WHAT YOU NEED TO DO
Once you find the line with "بیمارانی را که" in the entries below, return exactly every line from it through the line with "مناسبی برای موارد".

[Records from a data collection]

=== Begin Enclosure ===

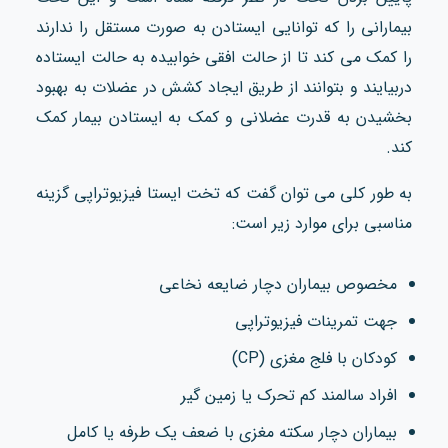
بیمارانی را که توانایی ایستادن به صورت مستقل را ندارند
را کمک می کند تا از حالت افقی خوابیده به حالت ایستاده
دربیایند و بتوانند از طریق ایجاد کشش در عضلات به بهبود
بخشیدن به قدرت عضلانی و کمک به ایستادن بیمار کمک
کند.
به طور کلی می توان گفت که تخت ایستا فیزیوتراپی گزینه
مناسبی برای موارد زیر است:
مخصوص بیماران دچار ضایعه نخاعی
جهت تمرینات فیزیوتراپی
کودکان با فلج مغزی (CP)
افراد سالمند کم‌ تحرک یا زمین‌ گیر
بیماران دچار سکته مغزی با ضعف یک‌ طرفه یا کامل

=== End Enclosure ===
=== Begin Enclosure ===

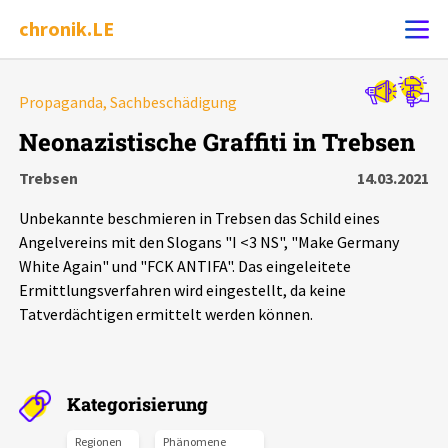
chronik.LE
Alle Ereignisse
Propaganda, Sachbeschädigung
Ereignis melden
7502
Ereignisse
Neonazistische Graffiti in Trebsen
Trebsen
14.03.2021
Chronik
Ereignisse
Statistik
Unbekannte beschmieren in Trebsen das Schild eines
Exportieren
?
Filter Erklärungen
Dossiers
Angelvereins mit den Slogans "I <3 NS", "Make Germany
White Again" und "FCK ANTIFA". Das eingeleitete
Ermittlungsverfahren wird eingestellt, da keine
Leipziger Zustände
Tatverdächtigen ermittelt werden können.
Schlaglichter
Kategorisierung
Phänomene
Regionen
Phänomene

=== End Enclosure ===

RESPONSE TO THIS TASK
بیمارانی را که توانایی ایستادن به صورت مستقل را ندارند
را کمک می کند تا از حالت افقی خوابیده به حالت ایستاده
دربیایند و بتوانند از طریق ایجاد کشش در عضلات به بهبود
بخشیدن به قدرت عضلانی و کمک به ایستادن بیمار کمک
کند.
به طور کلی می توان گفت که تخت ایستا فیزیوتراپی گزینه
مناسبی برای موارد زیر است:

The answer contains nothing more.